The Ivory Tower of Babel
I mentioned this state of things as I began the glosses of my memoir, as I Mused about my own process and intellectual challenges through all that personal writing, centered on higher ed:
It’s funny, isn’t it, to watch the anti-intellectual, anti-expertise waves spread and crash over more and more of the wider culture. And to see how much the lack of critical thinking and close reading has spread toxins throughout all branches of society. Even in only the couple years since I finished Next Time, the animosity towards the well-educated and knowledgeable has exploded, as has the hot mess of the higher ed system as a whole. The Ivory Tower is looking a lot like the Tower card in tarot, innit. (And by ‘funny’ to watch, I mean morbidly compelling, like watching a train slowly derail itself while its caboose catches fire. While riding on it.)

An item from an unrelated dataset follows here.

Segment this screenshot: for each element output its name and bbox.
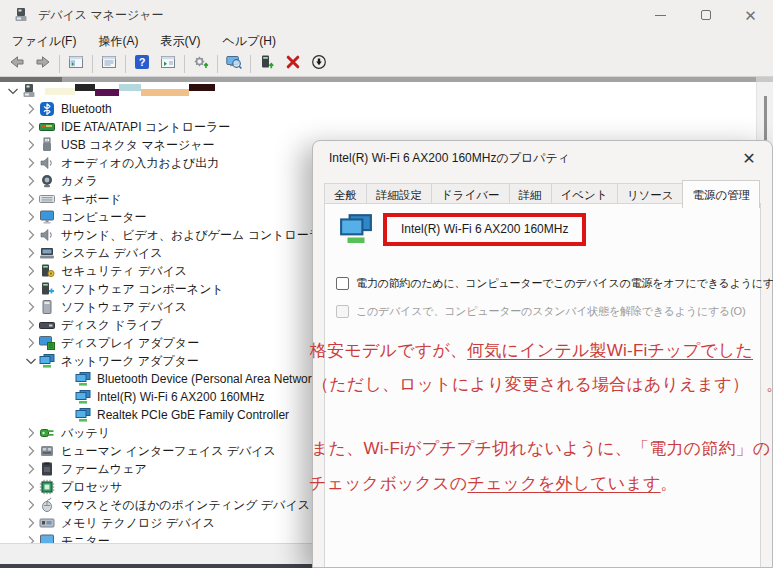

Anyway. The ivory tower is crumbling; how long before it collapses? Something’s gotta give. And this has been true for several years now. You might worry about me having a job once the current administration dismantles higher ed, but I don’t have much of a job to begin with. I’m more worried about my stepkid entering college right now. Where will the whole thing be by the time he gets his masters?
I’m reading a book right now that I’d heard of multiple times before but never got to it till now. It’s called The Coddling of the American Mind and its main premise is about how an over-protective parenting system has rendered young adults both way too fragile and also super prone to closed minds of outrage and anger. That’s an oversimplication of course, and I’ll be talking more about this book I’m sure once I finish it, but I do see this quite a bit in my continued work in higher ed. There’s an aversion to work that’s kind of alarming: it’s the equation of anything vaguely uncomfortable to actual personal insult or even danger, that I cannot understand.
Of course there’s tons of other more qualified writings on the anti-intellectual trends of today, and I am not one to suffer from Dunning-Kruger myself, so I will direct you into more [DO YOUR OWN RESEARCH] works done by actual experts in things like sociology, political science, and history for more. As I’ve mentioned before in other unhinged essays of mine, I come to these topics from a humanities expertise, which is cool in that I do get a taste of all those things with the addition of the impact of arts onto all these cultural upheavals, which is indeed important. But other experts have more in-depth thoughts from other (arguably more direct) directions, so. Where to begin? Probably Hofstader, and then Asimov. And then get depressed about how long ago this problem was worrying some of our smarter people, and look around you, and… ugh. Come here. Let me buy you a drink.
This is a really fascinating video essay about the popular mockumentary maven, Philomena Crunk, and the rise (yet again) of anti-intellectualism, and how this character feeds into this idea of: educated = elitist. This might actually be a good springboard onto this topic, if it interests you.
What’s my conclusion to all this ranting? Anti-intellectualism is dangerous, and I fear it’s too late.
~Now that I’ve finished (?) this interesting wandering, I find a handful at least of topics that I now want to spend an entire essay on, each. Shall I?